MATERIAL TO PROCESS:
Content starts

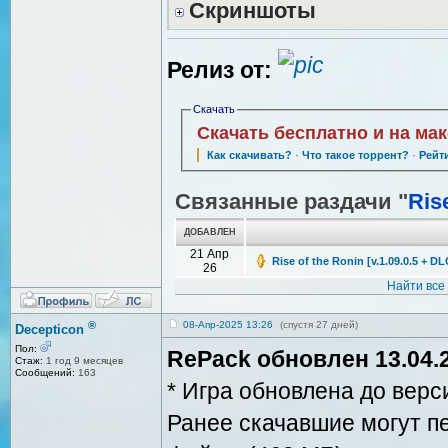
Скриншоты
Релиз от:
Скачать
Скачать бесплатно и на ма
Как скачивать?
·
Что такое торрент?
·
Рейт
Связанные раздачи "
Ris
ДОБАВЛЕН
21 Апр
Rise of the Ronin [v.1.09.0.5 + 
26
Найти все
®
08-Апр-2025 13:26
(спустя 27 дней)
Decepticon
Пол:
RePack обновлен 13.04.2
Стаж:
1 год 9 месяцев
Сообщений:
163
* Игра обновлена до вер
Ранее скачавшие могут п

Content ends
Content starts

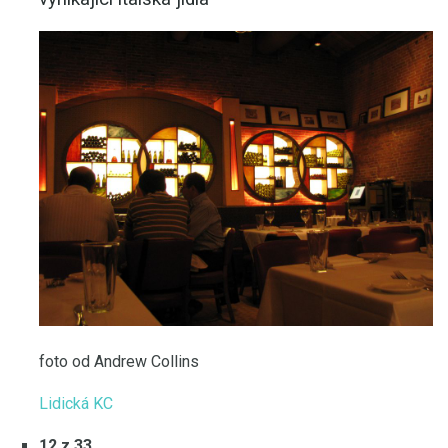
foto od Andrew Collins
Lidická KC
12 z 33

Content ends

GOAL OF THE EXERCISE: An exact, complete copy of the lines above from the one with "Скачать бесплатно и на ма" through the one with "Ранее скачавшие могут п" is the whole answer.

TASK RESPONSE:
Скачать бесплатно и на ма
Как скачивать?
·
Что такое торрент?
·
Рейт
Связанные раздачи "
Ris
ДОБАВЛЕН
21 Апр
Rise of the Ronin [v.1.09.0.5 + 
26
Найти все
®
08-Апр-2025 13:26
(спустя 27 дней)
Decepticon
Пол:
RePack обновлен 13.04.2
Стаж:
1 год 9 месяцев
Сообщений:
163
* Игра обновлена до вер
Ранее скачавшие могут п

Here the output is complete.